Sure. Well, we are engaged quite a number of places with Virtio and I think that's a direct reflection of the fact that increasingly people developing software would like to have some degree of modeling of the hardware before the hardware is fully developed or even built. And so the level of interest is high and the number of engagements is high. I think it will take a little bit of time for the market to develop. But there's one other angle that one should not forget, which is the whole angle of IP as actually in my opinion the much more important ESL success factor today. Because a lot of people have thought about ESL why don't you just create designs from a higher level? Well, the way you create designs from a higher level is start with much higher-level building blocks. And we are absolutely seeing that that vision is materializing more and more literally quarter-by-quarter because in the whole wave of companies looking at their cost structure and by the way quite a number doing that by virtue of being investigated by private equity opportunities. They are all coming to the conclusion that a lot of these design activities on the individual blocks have completely no return on investment for them and are not differentiated. And for those companies being able to come to us and say can you develop the basic building blocks and provide them to us is a very promising approach for them to save money and of course for us to grow our business. And now tying this back to virtue, the reason I am enthusiastic about that is because I think that the content of software in these building blocks is growing and by the way also the verification aspect of these building blocks because verification is by far the largest consumer of EDA software period. And so I think there are great opportunities as these things come together. And so that's the vision we're pursuing. Matt Petkun - D.A. Davidson & Company: Okay. Thanks so much.

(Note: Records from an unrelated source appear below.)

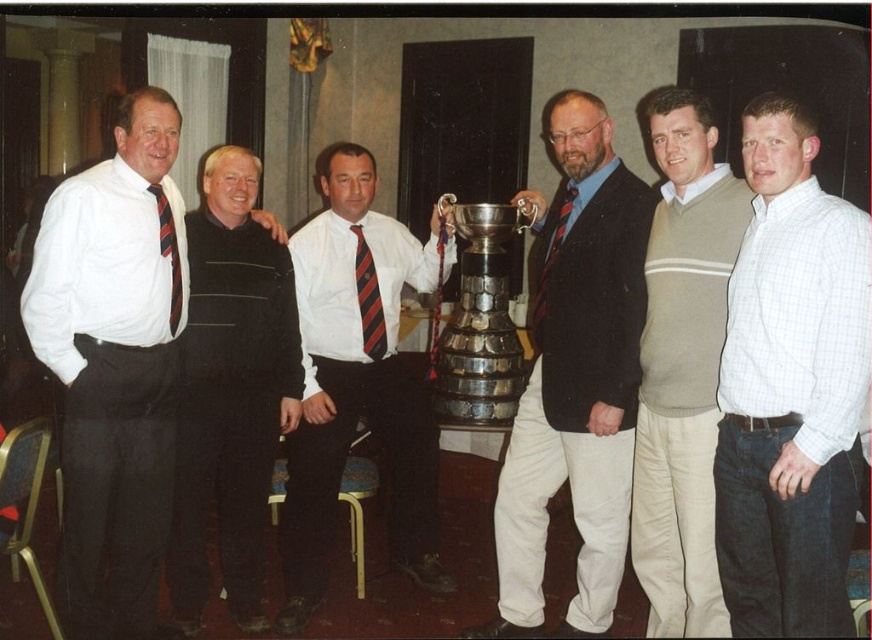 You are a photographer adjusting your camera settings. You notice the light brown sweater at center and the red striped tie at center. Which object should you focus on first to ensure both are in sharp focus?

The light brown sweater at center is closer to the viewer than the red striped tie at center. To ensure both are in sharp focus, focus on the light brown sweater at center first, as it is the closer object.

You are organizing a charity event and need to decide which tie to feature in promotional materials. The white shirt with striped tie at center and the red striped tie at center are both options. Based on their widths, which tie should you choose to ensure it stands out more visually?

The white shirt with striped tie at center has a greater width than the red striped tie at center, so selecting it would make the tie stand out more visually.

You are a photographer trying to adjust the lighting for the group photo. You need to ensure that the person wearing the white shirt with striped tie at center is well lit. Where should you position the main light relative to the other people in the group?

The white shirt with striped tie at center is positioned at point (358, 378), so the main light should be placed in front of and slightly to the side of this central position to evenly illuminate the subject while considering the group arrangement. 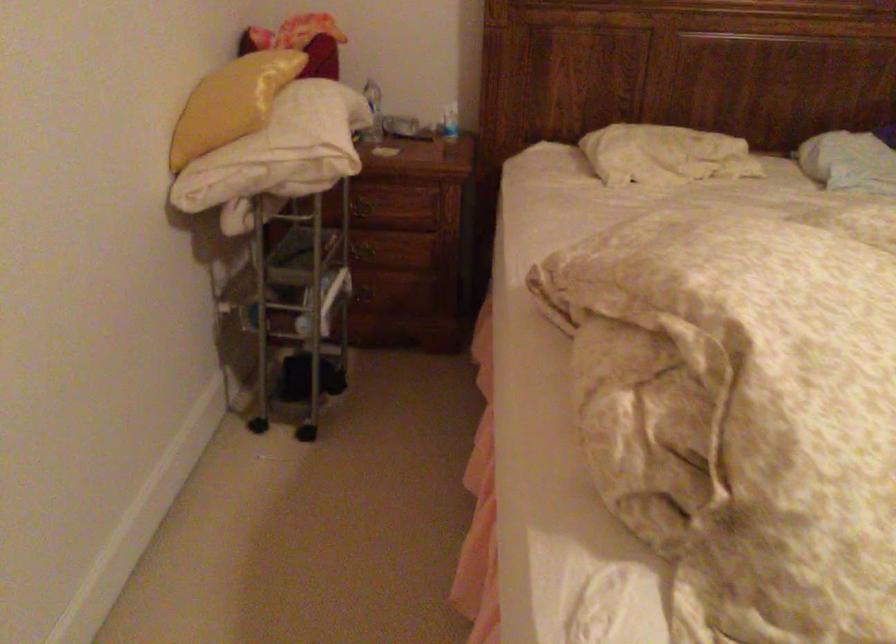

You're welcome. Well with that that concludes our earnings release, we really appreciate the time you spent with us. We think that we're coming off a very strong quarter and definitely feel momentum in both the technology direction and the business direction. And so from that perspective feel that the year is in very good shape. If you have further comments or questions, as usual Brian, Lisa, and I will be available after the call. Thank you very much for spending an hour with us.
Thank you. And ladies and gentlemen, that does conclude our conference for today. We thank you for your participation and for using the AT&T Executive Teleconference Service. You may now disconnect.